- **PROBLEM**
Determine how many lines of the entries contain "Filters". Reply with that number alone.

- **TASK INPUT**
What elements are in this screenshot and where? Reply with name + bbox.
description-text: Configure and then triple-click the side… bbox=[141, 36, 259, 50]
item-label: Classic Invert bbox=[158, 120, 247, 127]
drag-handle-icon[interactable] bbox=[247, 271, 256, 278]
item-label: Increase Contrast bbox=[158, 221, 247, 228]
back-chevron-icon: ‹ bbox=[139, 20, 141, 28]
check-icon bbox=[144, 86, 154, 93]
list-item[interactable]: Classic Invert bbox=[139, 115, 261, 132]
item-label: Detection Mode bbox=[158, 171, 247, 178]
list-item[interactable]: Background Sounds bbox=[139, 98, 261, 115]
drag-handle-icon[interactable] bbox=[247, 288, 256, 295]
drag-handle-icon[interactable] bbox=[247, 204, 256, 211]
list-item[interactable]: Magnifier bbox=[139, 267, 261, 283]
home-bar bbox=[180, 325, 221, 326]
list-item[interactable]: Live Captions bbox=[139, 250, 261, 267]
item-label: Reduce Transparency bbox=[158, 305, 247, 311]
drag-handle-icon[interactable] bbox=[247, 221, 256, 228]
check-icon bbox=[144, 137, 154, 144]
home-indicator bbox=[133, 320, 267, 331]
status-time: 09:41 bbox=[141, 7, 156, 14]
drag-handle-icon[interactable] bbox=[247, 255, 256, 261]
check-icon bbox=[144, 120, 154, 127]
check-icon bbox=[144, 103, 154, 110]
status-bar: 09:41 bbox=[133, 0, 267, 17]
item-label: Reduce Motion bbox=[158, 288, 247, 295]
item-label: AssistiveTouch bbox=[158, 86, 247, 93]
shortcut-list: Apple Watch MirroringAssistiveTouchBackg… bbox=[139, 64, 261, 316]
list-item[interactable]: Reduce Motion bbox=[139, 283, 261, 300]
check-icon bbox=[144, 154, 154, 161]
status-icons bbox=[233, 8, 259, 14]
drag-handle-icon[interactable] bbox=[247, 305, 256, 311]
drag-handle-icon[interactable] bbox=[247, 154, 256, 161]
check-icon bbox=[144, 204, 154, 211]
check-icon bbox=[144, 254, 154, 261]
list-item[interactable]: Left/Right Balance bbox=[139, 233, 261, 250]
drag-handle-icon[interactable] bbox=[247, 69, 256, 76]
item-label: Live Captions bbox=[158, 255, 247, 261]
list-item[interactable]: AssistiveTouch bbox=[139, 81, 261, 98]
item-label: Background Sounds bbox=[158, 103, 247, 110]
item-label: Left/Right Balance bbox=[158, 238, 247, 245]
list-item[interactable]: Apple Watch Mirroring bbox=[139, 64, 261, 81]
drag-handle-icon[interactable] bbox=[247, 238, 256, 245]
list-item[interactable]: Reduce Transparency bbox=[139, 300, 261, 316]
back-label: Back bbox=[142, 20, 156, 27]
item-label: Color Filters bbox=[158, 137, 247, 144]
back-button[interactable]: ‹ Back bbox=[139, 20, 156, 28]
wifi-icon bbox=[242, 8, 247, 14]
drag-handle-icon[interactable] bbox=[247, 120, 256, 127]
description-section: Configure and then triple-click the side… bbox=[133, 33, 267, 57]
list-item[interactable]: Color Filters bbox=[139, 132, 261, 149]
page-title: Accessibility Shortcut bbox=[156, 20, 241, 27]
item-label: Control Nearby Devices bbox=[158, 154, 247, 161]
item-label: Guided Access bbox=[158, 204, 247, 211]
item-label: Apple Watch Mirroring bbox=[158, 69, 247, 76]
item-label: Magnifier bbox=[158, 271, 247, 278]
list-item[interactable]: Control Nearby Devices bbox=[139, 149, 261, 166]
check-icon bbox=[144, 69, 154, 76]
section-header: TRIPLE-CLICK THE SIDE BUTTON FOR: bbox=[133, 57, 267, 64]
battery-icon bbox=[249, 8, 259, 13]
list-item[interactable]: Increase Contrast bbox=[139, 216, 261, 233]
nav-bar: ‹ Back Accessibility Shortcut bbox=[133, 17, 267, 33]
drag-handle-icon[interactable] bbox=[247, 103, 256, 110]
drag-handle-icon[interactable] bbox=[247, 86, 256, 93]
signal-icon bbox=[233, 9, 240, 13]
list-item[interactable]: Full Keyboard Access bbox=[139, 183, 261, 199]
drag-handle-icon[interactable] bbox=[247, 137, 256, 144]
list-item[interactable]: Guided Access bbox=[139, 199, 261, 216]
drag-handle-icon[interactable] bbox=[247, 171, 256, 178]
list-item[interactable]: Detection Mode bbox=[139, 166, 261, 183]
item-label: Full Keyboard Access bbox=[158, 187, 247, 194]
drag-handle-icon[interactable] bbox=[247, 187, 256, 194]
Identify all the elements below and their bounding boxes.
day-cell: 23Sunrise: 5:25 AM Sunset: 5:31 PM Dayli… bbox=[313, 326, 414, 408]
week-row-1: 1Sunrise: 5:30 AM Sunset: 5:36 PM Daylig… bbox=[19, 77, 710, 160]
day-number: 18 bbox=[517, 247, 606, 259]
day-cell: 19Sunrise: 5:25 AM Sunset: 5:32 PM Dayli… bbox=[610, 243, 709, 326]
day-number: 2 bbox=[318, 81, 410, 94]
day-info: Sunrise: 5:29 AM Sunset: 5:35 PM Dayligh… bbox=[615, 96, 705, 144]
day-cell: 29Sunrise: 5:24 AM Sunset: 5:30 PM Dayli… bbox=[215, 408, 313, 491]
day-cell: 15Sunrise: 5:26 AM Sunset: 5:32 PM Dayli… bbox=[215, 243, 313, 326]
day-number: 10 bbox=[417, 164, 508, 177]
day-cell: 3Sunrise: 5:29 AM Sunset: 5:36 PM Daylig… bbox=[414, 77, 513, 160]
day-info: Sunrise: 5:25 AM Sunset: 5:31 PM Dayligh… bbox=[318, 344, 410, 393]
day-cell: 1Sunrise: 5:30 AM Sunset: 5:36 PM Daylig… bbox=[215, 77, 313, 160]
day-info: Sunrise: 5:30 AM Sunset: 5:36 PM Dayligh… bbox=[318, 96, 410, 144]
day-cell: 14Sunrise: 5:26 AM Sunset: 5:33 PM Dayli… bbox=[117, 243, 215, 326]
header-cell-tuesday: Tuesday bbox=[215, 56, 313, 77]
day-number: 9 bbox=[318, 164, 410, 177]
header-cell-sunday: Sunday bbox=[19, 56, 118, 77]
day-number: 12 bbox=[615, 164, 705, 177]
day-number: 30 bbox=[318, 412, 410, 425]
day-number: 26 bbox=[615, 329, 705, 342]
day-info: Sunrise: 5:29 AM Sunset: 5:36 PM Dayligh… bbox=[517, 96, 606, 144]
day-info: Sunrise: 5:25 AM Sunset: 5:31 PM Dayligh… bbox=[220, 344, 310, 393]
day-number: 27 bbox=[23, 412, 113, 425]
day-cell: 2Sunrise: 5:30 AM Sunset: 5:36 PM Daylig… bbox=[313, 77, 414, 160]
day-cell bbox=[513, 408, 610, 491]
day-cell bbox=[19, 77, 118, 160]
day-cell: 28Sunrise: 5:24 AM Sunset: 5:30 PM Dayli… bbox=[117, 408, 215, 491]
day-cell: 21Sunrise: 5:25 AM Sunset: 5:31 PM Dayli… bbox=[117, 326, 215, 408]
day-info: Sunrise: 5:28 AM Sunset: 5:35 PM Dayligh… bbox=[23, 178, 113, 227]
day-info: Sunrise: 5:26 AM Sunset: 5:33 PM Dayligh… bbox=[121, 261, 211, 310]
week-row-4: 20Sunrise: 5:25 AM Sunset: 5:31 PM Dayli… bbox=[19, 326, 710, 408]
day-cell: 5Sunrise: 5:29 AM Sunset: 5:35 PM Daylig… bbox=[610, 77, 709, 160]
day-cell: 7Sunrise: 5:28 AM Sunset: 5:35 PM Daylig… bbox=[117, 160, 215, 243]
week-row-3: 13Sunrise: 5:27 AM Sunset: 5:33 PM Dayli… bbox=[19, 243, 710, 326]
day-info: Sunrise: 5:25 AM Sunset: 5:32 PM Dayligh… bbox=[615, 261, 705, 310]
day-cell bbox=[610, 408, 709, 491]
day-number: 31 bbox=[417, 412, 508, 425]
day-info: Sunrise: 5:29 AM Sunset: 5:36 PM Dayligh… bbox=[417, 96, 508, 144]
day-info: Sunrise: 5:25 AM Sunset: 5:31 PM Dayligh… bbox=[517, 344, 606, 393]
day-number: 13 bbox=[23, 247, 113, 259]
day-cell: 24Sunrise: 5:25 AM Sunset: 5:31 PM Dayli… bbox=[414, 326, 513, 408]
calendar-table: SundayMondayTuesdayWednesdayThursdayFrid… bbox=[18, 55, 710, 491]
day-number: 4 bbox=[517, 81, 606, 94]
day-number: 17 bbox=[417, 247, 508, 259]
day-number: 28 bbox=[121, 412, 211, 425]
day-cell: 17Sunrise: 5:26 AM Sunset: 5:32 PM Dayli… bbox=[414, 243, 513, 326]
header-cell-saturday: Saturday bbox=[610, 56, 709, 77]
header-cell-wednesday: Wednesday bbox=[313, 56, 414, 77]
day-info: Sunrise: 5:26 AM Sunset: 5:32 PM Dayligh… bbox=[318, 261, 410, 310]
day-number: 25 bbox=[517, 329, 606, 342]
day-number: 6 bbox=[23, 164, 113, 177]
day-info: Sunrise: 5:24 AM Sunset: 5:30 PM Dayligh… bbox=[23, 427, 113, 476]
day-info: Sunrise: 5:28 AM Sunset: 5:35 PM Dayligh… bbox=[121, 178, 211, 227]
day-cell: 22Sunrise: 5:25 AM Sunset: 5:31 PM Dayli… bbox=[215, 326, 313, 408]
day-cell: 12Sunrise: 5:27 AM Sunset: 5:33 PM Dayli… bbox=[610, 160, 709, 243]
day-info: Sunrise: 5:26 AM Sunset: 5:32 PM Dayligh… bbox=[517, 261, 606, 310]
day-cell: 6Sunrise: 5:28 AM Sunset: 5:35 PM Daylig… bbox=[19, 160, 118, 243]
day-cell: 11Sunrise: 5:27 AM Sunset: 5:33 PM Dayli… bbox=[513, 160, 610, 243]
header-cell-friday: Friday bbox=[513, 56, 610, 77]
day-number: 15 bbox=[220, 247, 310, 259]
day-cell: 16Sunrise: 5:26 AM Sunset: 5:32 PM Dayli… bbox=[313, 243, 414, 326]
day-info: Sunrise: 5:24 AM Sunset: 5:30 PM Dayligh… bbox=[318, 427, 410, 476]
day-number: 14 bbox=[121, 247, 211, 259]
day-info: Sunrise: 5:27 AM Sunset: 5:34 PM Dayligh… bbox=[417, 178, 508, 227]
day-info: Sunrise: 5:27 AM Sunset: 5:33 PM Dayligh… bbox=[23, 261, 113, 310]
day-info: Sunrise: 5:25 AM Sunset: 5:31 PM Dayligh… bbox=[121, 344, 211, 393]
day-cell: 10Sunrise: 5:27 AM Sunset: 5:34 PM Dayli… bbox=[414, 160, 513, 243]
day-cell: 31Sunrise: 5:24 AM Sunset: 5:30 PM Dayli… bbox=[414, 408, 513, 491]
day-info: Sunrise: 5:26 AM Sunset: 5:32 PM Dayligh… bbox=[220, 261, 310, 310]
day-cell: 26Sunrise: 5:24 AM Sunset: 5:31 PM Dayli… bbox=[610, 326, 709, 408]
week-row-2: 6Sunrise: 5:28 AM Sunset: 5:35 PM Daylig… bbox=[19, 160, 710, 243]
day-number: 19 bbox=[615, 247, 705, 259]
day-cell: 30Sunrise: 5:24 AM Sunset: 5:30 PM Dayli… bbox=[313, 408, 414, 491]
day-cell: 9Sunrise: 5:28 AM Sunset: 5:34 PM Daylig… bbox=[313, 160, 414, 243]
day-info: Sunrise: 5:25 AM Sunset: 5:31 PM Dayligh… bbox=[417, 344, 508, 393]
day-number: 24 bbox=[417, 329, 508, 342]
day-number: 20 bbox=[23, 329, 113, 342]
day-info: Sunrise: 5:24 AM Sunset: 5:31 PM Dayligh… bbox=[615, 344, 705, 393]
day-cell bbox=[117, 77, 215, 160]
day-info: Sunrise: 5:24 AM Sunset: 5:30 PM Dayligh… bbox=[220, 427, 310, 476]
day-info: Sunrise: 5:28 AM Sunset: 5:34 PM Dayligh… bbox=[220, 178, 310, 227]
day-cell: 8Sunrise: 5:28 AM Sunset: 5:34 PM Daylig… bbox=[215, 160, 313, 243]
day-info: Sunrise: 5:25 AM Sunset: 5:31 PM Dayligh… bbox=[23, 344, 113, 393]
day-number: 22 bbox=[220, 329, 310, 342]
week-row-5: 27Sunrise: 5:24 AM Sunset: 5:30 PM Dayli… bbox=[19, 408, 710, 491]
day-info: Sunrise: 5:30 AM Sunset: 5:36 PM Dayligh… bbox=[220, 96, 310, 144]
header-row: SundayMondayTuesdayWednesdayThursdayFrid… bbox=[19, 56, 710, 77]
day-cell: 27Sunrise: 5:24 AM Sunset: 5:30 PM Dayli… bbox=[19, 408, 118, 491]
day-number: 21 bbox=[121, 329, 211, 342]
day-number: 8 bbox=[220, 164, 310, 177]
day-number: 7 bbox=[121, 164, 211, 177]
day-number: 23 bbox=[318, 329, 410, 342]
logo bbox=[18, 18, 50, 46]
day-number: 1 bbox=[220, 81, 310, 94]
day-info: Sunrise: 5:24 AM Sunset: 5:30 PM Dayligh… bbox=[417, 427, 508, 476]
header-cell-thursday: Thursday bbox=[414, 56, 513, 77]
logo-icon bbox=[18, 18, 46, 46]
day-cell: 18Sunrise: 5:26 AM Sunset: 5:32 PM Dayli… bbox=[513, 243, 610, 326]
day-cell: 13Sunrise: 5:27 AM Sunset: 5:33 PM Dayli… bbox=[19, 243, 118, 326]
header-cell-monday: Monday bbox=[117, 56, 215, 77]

- **OUTPUT FOR THIS TASK**
2